Larry Borom

No. 79 – Detroit Lions
- Position: Offensive tackle
- Roster status: Active

Personal information
- Born: March 30, 1999 (age 27) Detroit, Michigan, U.S.
- Listed height: 6 ft 5 in (1.96 m)
- Listed weight: 325 lb (147 kg)

Career information
- High school: Brother Rice (Bloomfield Township, Michigan)
- College: Missouri (2017–2020)
- NFL draft: 2021: 5th round, 151st overall pick

Career history
- Chicago Bears (2021–2024); Miami Dolphins (2025); Detroit Lions (2026–present);

Career NFL statistics as of 2025
- Games played: 63
- Games started: 38
- Fumble recoveries: 1
- Stats at Pro Football Reference

= Larry Borom =

American football player (born 1999)

Larry Borom (born March 30, 1999) is an American professional football offensive tackle for the Detroit Lions of the National Football League (NFL).
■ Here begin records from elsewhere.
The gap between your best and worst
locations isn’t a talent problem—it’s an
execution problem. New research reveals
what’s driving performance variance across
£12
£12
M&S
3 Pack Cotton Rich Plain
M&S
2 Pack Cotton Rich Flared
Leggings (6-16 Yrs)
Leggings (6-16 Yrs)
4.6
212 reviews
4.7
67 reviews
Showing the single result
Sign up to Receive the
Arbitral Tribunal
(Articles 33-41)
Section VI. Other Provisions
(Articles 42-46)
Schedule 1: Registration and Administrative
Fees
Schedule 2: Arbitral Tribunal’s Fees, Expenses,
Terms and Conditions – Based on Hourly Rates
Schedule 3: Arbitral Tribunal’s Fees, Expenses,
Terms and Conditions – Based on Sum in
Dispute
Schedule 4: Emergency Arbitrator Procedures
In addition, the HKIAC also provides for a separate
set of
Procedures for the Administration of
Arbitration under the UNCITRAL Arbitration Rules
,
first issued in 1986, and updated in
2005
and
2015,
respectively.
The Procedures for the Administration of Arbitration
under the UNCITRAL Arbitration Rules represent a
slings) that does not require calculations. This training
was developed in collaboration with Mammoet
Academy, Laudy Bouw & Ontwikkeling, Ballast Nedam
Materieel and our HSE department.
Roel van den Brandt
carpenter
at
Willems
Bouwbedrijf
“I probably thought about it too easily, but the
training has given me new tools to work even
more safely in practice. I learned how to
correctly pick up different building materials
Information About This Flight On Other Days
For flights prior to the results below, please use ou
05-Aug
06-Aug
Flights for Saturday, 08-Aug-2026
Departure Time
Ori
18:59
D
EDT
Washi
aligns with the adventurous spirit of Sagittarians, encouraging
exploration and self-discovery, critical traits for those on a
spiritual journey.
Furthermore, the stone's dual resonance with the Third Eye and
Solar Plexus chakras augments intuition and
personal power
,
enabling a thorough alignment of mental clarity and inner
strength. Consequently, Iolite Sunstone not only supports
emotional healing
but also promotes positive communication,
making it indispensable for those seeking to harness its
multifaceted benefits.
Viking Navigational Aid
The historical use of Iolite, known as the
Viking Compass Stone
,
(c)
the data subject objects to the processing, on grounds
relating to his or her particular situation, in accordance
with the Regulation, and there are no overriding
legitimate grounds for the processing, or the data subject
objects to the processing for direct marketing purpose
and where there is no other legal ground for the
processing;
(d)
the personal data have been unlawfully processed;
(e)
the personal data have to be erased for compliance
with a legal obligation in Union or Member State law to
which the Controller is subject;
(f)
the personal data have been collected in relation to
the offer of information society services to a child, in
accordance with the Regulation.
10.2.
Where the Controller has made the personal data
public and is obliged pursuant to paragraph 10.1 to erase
He played college football for the Missouri Tigers and was selected by the Chicago Bears in the fifth round of the 2021 NFL draft.

==Early life==
Borom played at Birmingham Brother Rice where he was nominated first-team All-Detroit North in 2016.

==College career==

Borom was ranked as a threestar recruit by 247Sports.com coming out of high school. He committed to Missouri on August 23, 2016. Borom red-shirted his freshman season in 2017. His presence was noticed early as offensive line coach Glen Elarbee called Borom a "Coke machine with a helmet on." As a redshirt freshman, Borom played in all 13 games for the 2018 season seeing time on special teams and as a backup right tackle. In 2019, Borom started 11 games beginning the season as the starting right guard before settling into the right tackle position for the latter half. For the 2020 campaign, Borom started all games as a right tackle. He was named 2nd team All-Southeastern (SEC) by Pro Football Focus and 3rd team All-SEC by Phil Steele. Shortly after the season, Borom announced his intention to forgo his senior season and declare for the NFL Draft.

==Professional career==

Pre-draft measurables
| Height | Weight | Arm length | Hand span | Wingspan | 40-yard dash | 10-yard split | 20-yard split | Three-cone drill | Vertical jump | Broad jump | Bench press |
| 6 ft 4+7⁄8 in (1.95 m) | 322 lb (146 kg) | 33+1⁄8 in (0.84 m) | 10+3⁄8 in (0.26 m) | 6 ft 8 in (2.03 m) | 5.12 s | 1.81 s | 2.90 s | 8.04 s | 31.0 in (0.79 m) | 8 ft 7 in (2.62 m) | 21 reps |
All values from Pro Day

===Chicago Bears===
Borom was selected by the Chicago Bears with the 151st pick of the 2021 NFL draft on May 1, 2021. On June 2, Borom signed his four-year rookie contract with Chicago. He was placed on injured reserve on September 18, 2021, after suffering an ankle injury in Week 1. He was activated on October 30, 2021.

On August 27, 2024, Borom was placed on injured reserve. He was activated on November 2.

===Miami Dolphins===
On March 13, 2025, Borom signed with the Miami Dolphins on a one-year, $2.5 million contract.

===Detroit Lions===
On March 12, 2026, Borom signed a one-year, $2.5 million contract with the Detroit Lions.